I sit here thinking of the waves hoping that we learn the best way to ride and survive them. Many CARICOM (Caribbean Community) islands formed a “bubble” that will allow freer travel between islands and coordinated responses to help deal with any new waves that arrive on their shores. They hope the bubble will not burst and visitors will return. The big test will be in the fall when the season really resumes. Will anyone tumble, roll or bottom out? Will some pop up and catch a breath while others get pounded again and not be so lucky? There are worse things than getting sand in our bathing suits. We are all in the same water and we all must learn the way of the waves.

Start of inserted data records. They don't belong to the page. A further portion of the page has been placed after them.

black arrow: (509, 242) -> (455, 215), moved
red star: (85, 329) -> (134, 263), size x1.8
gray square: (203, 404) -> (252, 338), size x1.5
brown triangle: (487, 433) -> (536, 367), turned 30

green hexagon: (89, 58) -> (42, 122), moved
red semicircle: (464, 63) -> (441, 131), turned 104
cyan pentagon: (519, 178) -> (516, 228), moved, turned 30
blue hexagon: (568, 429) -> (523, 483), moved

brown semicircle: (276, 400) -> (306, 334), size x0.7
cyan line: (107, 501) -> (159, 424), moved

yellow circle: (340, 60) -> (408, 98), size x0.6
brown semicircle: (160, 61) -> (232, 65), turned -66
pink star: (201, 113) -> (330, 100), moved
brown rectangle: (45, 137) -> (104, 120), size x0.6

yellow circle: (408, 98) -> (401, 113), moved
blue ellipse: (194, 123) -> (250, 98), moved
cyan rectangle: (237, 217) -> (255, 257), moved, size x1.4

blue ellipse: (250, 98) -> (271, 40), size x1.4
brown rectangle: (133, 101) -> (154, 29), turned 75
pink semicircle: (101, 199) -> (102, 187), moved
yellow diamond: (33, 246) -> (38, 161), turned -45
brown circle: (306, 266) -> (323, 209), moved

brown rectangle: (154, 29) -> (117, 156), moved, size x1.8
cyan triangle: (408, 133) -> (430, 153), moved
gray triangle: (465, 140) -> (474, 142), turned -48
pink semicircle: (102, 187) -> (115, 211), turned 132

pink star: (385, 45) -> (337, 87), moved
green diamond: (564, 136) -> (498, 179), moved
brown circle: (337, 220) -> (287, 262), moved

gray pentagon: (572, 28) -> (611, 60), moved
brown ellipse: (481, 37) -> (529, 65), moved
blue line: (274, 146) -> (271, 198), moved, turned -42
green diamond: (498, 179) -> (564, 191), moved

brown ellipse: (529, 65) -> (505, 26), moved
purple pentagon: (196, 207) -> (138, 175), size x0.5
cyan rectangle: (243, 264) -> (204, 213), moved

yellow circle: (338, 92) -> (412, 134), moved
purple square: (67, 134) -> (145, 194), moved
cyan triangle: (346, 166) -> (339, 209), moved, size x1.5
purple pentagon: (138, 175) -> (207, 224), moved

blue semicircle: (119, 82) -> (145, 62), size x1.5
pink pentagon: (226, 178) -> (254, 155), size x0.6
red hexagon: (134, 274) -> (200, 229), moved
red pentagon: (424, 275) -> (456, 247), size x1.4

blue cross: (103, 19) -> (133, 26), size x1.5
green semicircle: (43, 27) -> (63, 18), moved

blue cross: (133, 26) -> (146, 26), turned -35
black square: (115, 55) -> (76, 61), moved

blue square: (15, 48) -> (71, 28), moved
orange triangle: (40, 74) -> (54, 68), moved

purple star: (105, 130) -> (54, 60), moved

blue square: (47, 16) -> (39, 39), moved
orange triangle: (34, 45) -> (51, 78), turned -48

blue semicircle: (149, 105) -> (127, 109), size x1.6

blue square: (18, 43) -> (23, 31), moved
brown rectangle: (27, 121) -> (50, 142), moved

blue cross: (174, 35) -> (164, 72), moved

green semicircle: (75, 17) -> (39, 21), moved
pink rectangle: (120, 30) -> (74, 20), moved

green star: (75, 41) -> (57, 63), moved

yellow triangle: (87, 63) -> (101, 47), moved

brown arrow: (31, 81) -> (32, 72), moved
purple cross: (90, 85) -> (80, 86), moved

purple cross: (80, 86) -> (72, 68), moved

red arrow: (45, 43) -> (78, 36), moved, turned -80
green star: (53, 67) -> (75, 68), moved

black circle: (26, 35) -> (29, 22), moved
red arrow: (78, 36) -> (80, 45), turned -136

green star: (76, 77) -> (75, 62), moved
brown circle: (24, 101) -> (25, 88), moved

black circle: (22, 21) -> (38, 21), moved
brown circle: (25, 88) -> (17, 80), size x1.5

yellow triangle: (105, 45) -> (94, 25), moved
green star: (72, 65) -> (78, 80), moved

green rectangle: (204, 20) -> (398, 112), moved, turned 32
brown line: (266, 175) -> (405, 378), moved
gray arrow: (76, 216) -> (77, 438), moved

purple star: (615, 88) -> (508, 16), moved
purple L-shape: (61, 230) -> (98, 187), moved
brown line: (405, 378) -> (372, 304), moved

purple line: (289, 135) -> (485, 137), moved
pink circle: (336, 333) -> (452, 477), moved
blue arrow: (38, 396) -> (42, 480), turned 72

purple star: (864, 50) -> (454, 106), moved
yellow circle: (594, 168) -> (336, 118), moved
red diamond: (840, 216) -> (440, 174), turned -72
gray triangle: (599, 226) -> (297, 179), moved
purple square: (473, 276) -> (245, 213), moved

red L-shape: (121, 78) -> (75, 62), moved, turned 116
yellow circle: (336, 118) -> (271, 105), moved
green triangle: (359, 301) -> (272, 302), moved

For now, the islands are almost devoid of their seasonal visitors. Dare I say that they are in their “natural” state? The beauty is still here, only the visitors are missing. Cruisers that have not sailed away have found their hurricane holes for their boats. They are now scrambling to find transportation off the islands for themselves. As much as it may seem like a more “natural” state, the addiction to the visitors cannot be erased. No doubt they will return, must return, for the islands to resume their economic survival. For the next month or two the islands will take a breather but the waves of visitors will surely arrive.